Unstructured-IO / unstructured

Open source libraries and APIs to build custom preprocessing pipelines for labeling, training, or production machine learning pipelines.
https://www.unstructured.io/
Apache License 2.0
7.44k stars 580 forks source link

feat/partition_metadata #2933

Open Falven opened 2 months ago

Falven commented 2 months ago

Is your feature request related to a problem? Please describe. I need to be able to extract additional metadata from HTML documents. Specifically I would like to extract favicons and head > title elements.

Describe the solution you'd like Some flexible way to define additional metadata to extract per document type. Text file types could be via regex (as currently seemingly supported), html via selectors, etc.

Describe alternatives you've considered Doing it post partitioning, before indexing, but it's not elegant nor efficient.

Additional context Even using LLM's to extract metadata as orchestration frameworks support would be great.

adieuadieu commented 2 months ago

I've also wanted this.

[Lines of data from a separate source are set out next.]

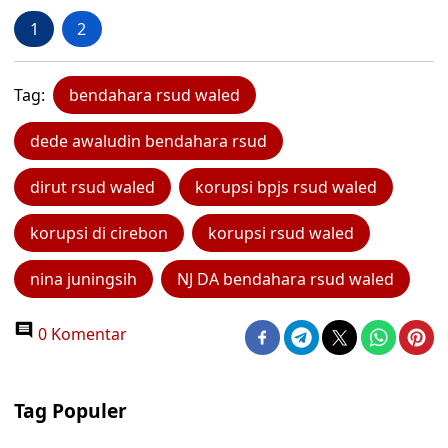
1
2
Tag:
bendahara rsud waled
dede awaludin bendahara rsud
dirut rsud waled
korupsi bpjs rsud waled
korupsi di cirebon
korupsi rsud waled
nina juningsih
NJ DA bendahara rsud waled
0 Komentar
Tag Populer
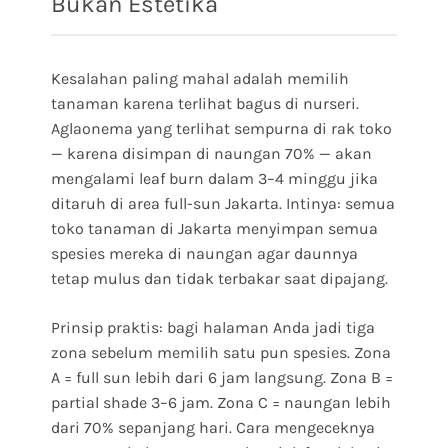
Bukan Estetika
Kesalahan paling mahal adalah memilih
tanaman karena terlihat bagus di nurseri.
Aglaonema yang terlihat sempurna di rak toko
— karena disimpan di naungan 70% — akan
mengalami leaf burn dalam 3–4 minggu jika
ditaruh di area full-sun Jakarta. Intinya: semua
toko tanaman di Jakarta menyimpan semua
spesies mereka di naungan agar daunnya
tetap mulus dan tidak terbakar saat dipajang.
Prinsip praktis: bagi halaman Anda jadi tiga
zona sebelum memilih satu pun spesies. Zona
A = full sun lebih dari 6 jam langsung. Zona B =
partial shade 3–6 jam. Zona C = naungan lebih
dari 70% sepanjang hari. Cara mengeceknya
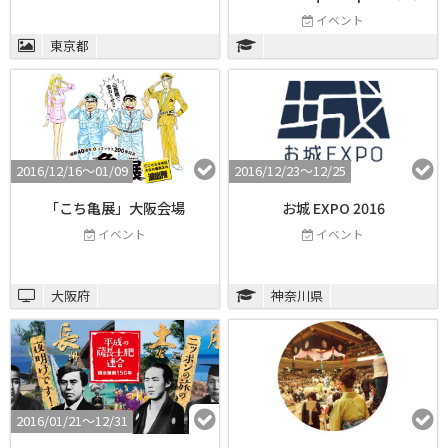
イベント
東京都
2016/12/16〜01/09
2016/12/23〜12/25
「こち亀展」大阪会場
お城 EXPO 2016
イベント
イベント
大阪府
神奈川県
2016/01/21〜12/31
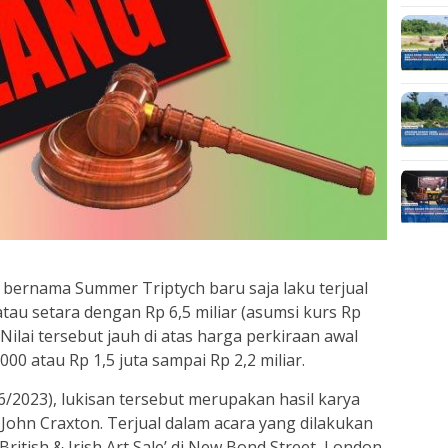
 bernama Summer Triptych baru saja laku terjual
atau setara dengan Rp 6,5 miliar (asumsi kurs Rp
Nilai tersebut jauh di atas harga perkiraan awal
00 atau Rp 1,5 juta sampai Rp 2,2 miliar.
3/6/2023), lukisan tersebut merupakan hasil karya
, John Craxton. Terjual dalam acara yang dilakukan
tish & Irish Art Sale’ di New Bond Street, London,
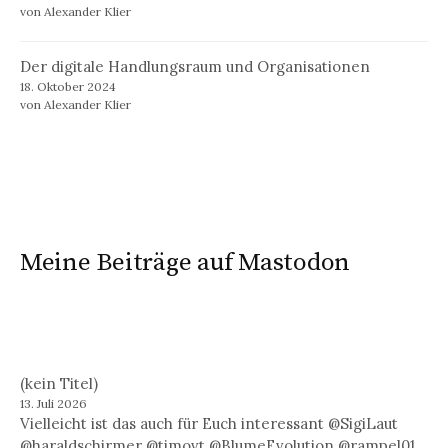
von Alexander Klier
Der digitale Handlungsraum und Organisationen
18. Oktober 2024
von Alexander Klier
Meine Beiträge auf Mastodon
(kein Titel)
13. Juli 2026
Vielleicht ist das auch für Euch interessant @SigiLaut
@haraldschirmer @timovt @BlumeEvolution @rampel01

The title, but also meta tags like the keywords and description, and the og tags. Currently I fetch the URL myself, parse these things out with beautifulsoup, then pass the response text to partition for the rest. But, would somehow be nicer if partition_html could return these things in a more structured way. Especially for title, would be nice if it came back as an e.g. PageTitle (or, I guess HTMLHeadTitle ?) element type, or something like that.